À propos de Sombre Propos

Il m’a semblé pendant des années que chacune de mes réalisations dans le domaine de l’art tirait son sens et sa valeur d’autre chose, provisoirement inaccessible mais désigné ainsi par ricochet, autre chose qui à chaque fois promettait d’être vraiment là, juste derrière l’angle. Peu à peu, comme une forme en creux peut, sous un certain éclairage, apparaître convexe, cet être juste derrière l’angle prit consistance. Ainsi est né Sombre Propos, un travail sur les failles, les arêtes et leurs incidences sur les regards, les pensées. Il s’est trouvé qu’une fois ce programme visant l’inaccessible clairement défini, comme cela arrive souvent j’ai croisé l’inaccessible à chaque instant. Commença alors une exploration qui m’entraîna dans des disciplines aussi variées que l’histoire, l’épistémologie, les arts plastiques, la musique, la littérature, le théâtre, la théologie, exploration menée avec pour unique lanterne SOMBRE PROPOS, ce concept austère que je m’étais forgé. C’est pourquoi son obscurité est-elle peu à peu devenue pour moi éclairante, voire aveuglante.

Il y avait en lui un point de faiblesse et de distraction qu’il lui fallait mettre en rapport avec tout ce qu’il pensait et disait, sous peine de commettre ce qui lui paraissait être l’infidélité essentielle. C’est autour de ce point que tout ce qu’il avait écrit et tout ce qu’il avait eu à vivre, s’était, par une nécessité mal aperçue, disposé et orienté, comme un champ de forces capricieux et mouvant. Quel était ce point ? Il s’en était quelque fois approché. Il avait de cette approche traduit avec obstination les découvertes surprenantes.

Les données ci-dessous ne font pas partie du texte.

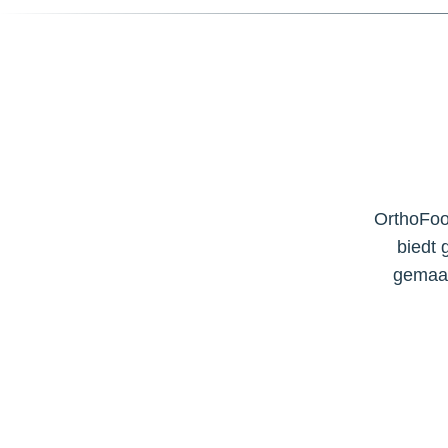
OrthoFoo
biedt 
gemaakt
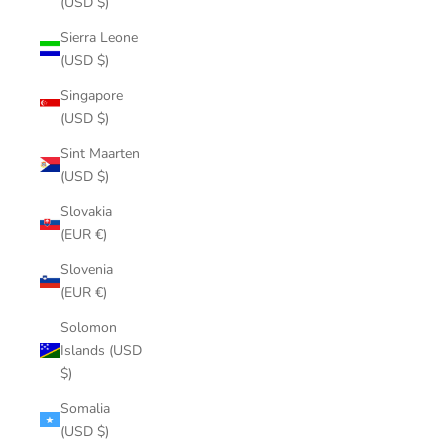
(USD $)
Sierra Leone
(USD $)
Singapore
(USD $)
Sint Maarten
(USD $)
Slovakia
(EUR €)
Slovenia
(EUR €)
Solomon
Islands (USD
$)
Somalia
(USD $)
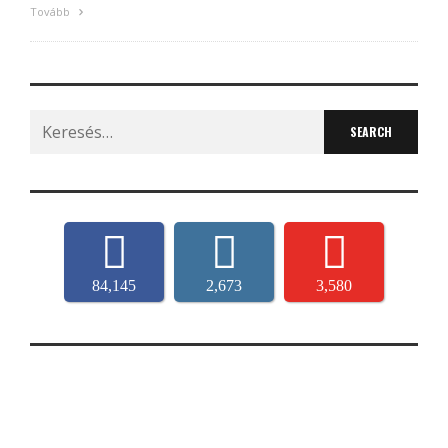
Tovább
Search
for:
84,145
2,673
3,580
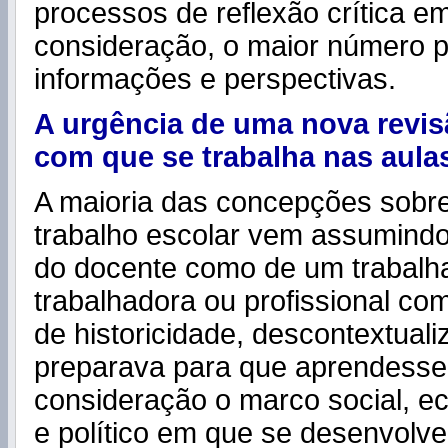
processos de reflexão crítica 
consideração, o maior número p
informações e perspectivas.
A urgência de uma nova revis
com que se trabalha nas aula
A maioria das concepções sobre
trabalho escolar vem assumindo
do docente como de um trabalh
trabalhadora ou profissional co
de historicidade, descontextual
preparava para que aprendesse
consideração o marco social, ec
e político em que se desenvolve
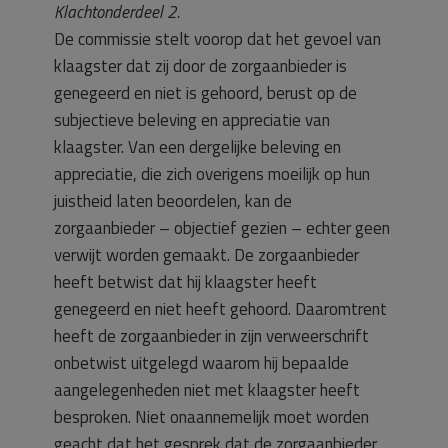
Klachtonderdeel 2.
De commissie stelt voorop dat het gevoel van
klaagster dat zij door de zorgaanbieder is
genegeerd en niet is gehoord, berust op de
subjectieve beleving en appreciatie van
klaagster. Van een dergelijke beleving en
appreciatie, die zich overigens moeilijk op hun
juistheid laten beoordelen, kan de
zorgaanbieder – objectief gezien – echter geen
verwijt worden gemaakt. De zorgaanbieder
heeft betwist dat hij klaagster heeft
genegeerd en niet heeft gehoord. Daaromtrent
heeft de zorgaanbieder in zijn verweerschrift
onbetwist uitgelegd waarom hij bepaalde
aangelegenheden niet met klaagster heeft
besproken. Niet onaannemelijk moet worden
geacht dat het gesprek dat de zorgaanbieder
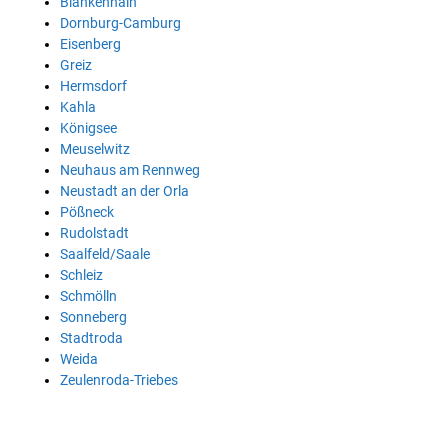
Blankenhain
Dornburg-Camburg
Eisenberg
Greiz
Hermsdorf
Kahla
Königsee
Meuselwitz
Neuhaus am Rennweg
Neustadt an der Orla
Pößneck
Rudolstadt
Saalfeld/Saale
Schleiz
Schmölln
Sonneberg
Stadtroda
Weida
Zeulenroda-Triebes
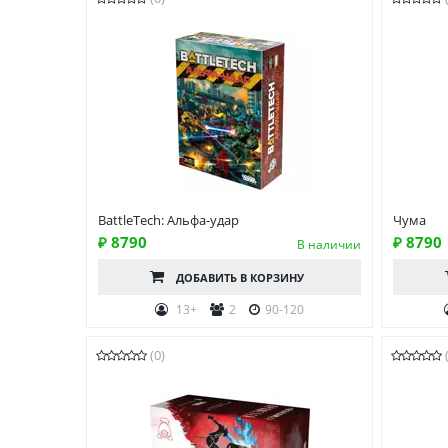
BattleTech: Альфа-удар
Чума
₽ 8790
₽ 8790
В наличии
ДОБАВИТЬ
В КОРЗИНУ
13+
2
90-120
(0)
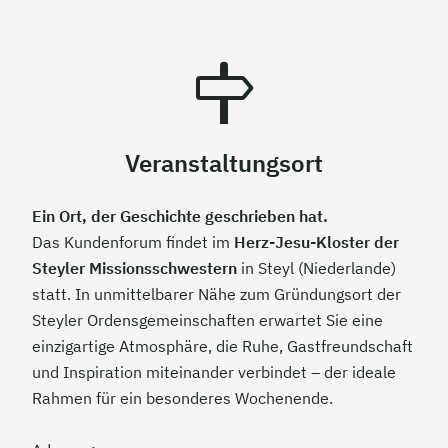
Veranstaltungsort
Ein Ort, der Geschichte geschrieben hat.
Das Kundenforum findet im
Herz-Jesu-Kloster der
Steyler Missionsschwestern
in Steyl (Niederlande)
statt. In unmittelbarer Nähe zum Gründungsort der
Steyler Ordensgemeinschaften erwartet Sie eine
einzigartige Atmosphäre, die Ruhe, Gastfreundschaft
und Inspiration miteinander verbindet – der ideale
Rahmen für ein besonderes Wochenende.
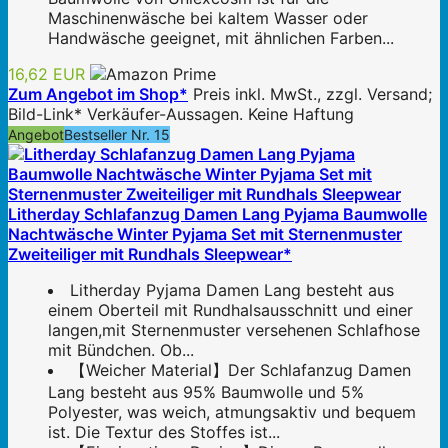
Maschinenwäsche bei kaltem Wasser oder
Handwäsche geeignet, mit ähnlichen Farben...
16,62 EUR
Zum Angebot im Shop*
Preis inkl. MwSt., zzgl. Versand;
Bild-Link* Verkäufer-Aussagen. Keine Haftung
Angebot
Bestseller Nr. 15
Litherday Schlafanzug Damen Lang Pyjama Baumwolle
Nachtwäsche Winter Pyjama Set mit Sternenmuster
Zweiteiliger mit Rundhals Sleepwear*
Litherday Pyjama Damen Lang besteht aus
einem Oberteil mit Rundhalsausschnitt und einer
langen,mit Sternenmuster versehenen Schlafhose
mit Bündchen. Ob...
【Weicher Material】Der Schlafanzug Damen
Lang besteht aus 95% Baumwolle und 5%
Polyester, was weich, atmungsaktiv und bequem
ist. Die Textur des Stoffes ist...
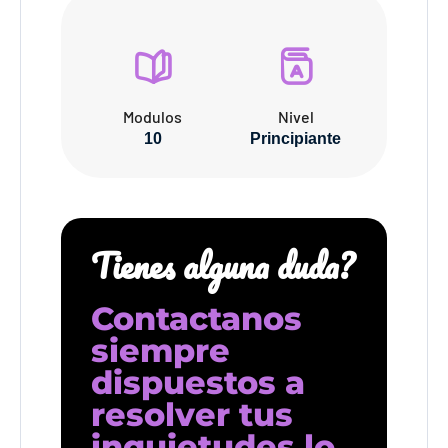
Modulos
Nivel
10
Principiante
Tienes alguna duda?
Contactanos
siempre
dispuestos a
resolver tus
inquietudes lo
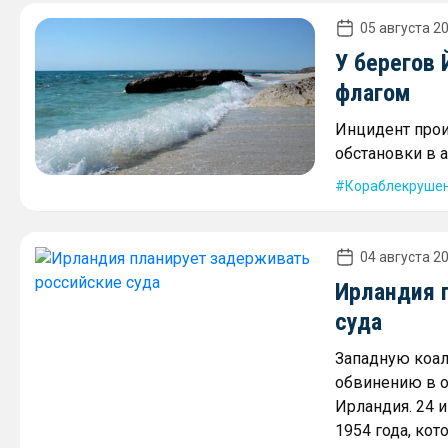
05 августа 20
У берегов
флагом
Инцидент про
обстановки в 
Кораблекруше
04 августа 20
Ирландия 
суда
Западную коал
обвинению в о
Ирландия. 24 
1954 года, ко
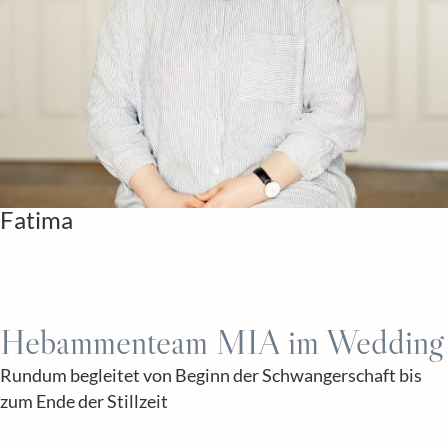
Fatima
Hebammenteam MIA im Wedding
Rundum begleitet von Beginn der Schwangerschaft bis
zum Ende der Stillzeit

Et chaque fois il était prêt à recommencer ce mouvement : contre son gré et pourtant volontiers ; non pas volontiers : contre son gré.

Maurice Blanchot, « L’attente, l’oubli » Gallimard 1962 p 26

Non-Être et Être sortant d’un fond unique
ne se différencient que par leurs noms.
Ce fond unique s’appelle Obscurité.

Lao Tseu

Sombre Propos est une traduction possible de l’expression anglaise « dark matter » qui, dans son premier sens de « matière noire », désigne la substance invisible dont dépendrait, selon les astrophysiciens, le futur de l’univers.